# Gonna build a yak



## Freckles (Sep 19, 2006)

I have decide that its time to build another kayak. This new one will be very different to what is the norm as seen in all the ads. It will be fully strip planked and covered in glass inside and out. It will be 5500mm long. 850mm wide. The cockpit will be 1800 long and open. There will be two hatches forward and one astern. The widest section will be at 60% to 65% of the length from the bow. I will build it with about 50mm rocker at the bow and about 25mm at the stern. It will not be the fastest yak but it will be fabulous for fishing, either in a quiet stream/lake or 10 klms offshore. The open cockpit enables quick and easy access to all the safety and fishing gear. The target weight is around 25 to 28 kg. I have yet to decide on the shape of the bow. I will definitely post lots of photos and info as it takes shape but I'm not sure when I will start the project. Hopefully at the begining of next year in January. When its finished I will take it for a maiden voyage and then it will be up for grabs. Why sell it? I want to make some customised yaks especially for sale. They will stand any test and comparison with anything on the market for style, finish and perfomance within its designed parameters. When I have all the "honey-dos'" completed, I will start the yak building. The very first stage will be to build a scale model at 1:5 scale to check the lines. I cant wait to get started. Will show you guys the scale model as it is developed.
Freckles


----------



## PoddyMullet (Aug 29, 2005)

She's gonna be a whopper Freckles, I'm looking forward to following her construction...any ideas on what brand of tree ya using ?


----------



## Dodge (Oct 12, 2005)

Freckles said:


> I will definitely post lots of photos and info as it takes shape


The recent building of 2 yaks by hairymick and Flump on the forum, were of great interest so look forward to watching progress Freckles


----------



## andybear (Jan 15, 2006)

Good onya mate, looking forward to seeing your yak.

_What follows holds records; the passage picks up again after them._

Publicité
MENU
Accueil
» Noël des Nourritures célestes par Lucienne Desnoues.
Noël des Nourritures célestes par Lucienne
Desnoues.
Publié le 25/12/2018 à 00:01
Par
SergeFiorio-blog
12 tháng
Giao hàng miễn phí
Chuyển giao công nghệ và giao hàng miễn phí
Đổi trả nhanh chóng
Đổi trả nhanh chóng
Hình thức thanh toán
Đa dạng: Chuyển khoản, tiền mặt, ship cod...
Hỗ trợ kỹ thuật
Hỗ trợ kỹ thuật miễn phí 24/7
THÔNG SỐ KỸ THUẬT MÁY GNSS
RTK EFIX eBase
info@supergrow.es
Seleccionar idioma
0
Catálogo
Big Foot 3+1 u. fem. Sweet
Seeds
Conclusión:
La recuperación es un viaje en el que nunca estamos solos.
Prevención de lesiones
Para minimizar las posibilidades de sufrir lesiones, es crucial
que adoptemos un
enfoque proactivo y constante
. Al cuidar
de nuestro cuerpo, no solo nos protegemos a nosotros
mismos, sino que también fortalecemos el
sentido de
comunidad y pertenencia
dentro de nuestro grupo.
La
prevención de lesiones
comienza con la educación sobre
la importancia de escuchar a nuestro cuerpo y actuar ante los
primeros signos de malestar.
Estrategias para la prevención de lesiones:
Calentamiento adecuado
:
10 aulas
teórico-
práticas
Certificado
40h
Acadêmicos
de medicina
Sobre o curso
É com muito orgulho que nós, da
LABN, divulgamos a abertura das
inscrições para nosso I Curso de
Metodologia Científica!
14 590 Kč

PS Love your signature.... used to have that cat collection on my car!

Cheers Andybear :lol:


----------



## RedPhoenix (Jun 13, 2006)

Unfortunately, due to the change in ownership of this web site and the lack of response by the owners to my requests to remove my email address from all administrative-level notifications and functionality, I have decided to remove my posts on AKFF. Thank you for the great times, the fantastic learning experiences and the many many fish. If you are desperate for the old content of this particular post, it is available below base64 encoded and bzip2 compressed.

Red.

----

QlpoOTFBWSZTWePFdpUAACjfgAASYOcAAIWAEIA/79+gMADmlDUwQp7SnpqnqfqGjUM1H6kMYTE0GCMQyMJg01GjUnqPUM1M0mQGT1CEKBUhj11bgd/N45LxH39Pq342849D5Iapx6NbMNlX+q5CQcPDO17UCU1SiVl1lIwcOZRLGiIAkj8ILNwkEGCjoCAYPV7rBXjEuQxv+PP6YpOFRKpjrWt8ZwsgTJm26HAycVK9lWIroc8O4NSdL4YeTyEE5Ssl0kD1RS+ZssHkPgRLiZ0cHme9dix76N2ag2jzu52AkQotbgFSnajLRJBplhzLIcSouKlAUg1xgFhpy0dF/xdyRThQkOPFdpU=


----------



## shayned (Jul 12, 2006)

If you're talking about cats inside a crab pot, then let me stand up and be counted, I love 'em!


----------



## Davey G (Jan 15, 2006)

i'm with you red and have never been a fan of cats. not that I'd ever hurt one but I just don't like 'em. for my 15th birthday my dad bought me a book "101 uses for a dead cat". very funny stuff.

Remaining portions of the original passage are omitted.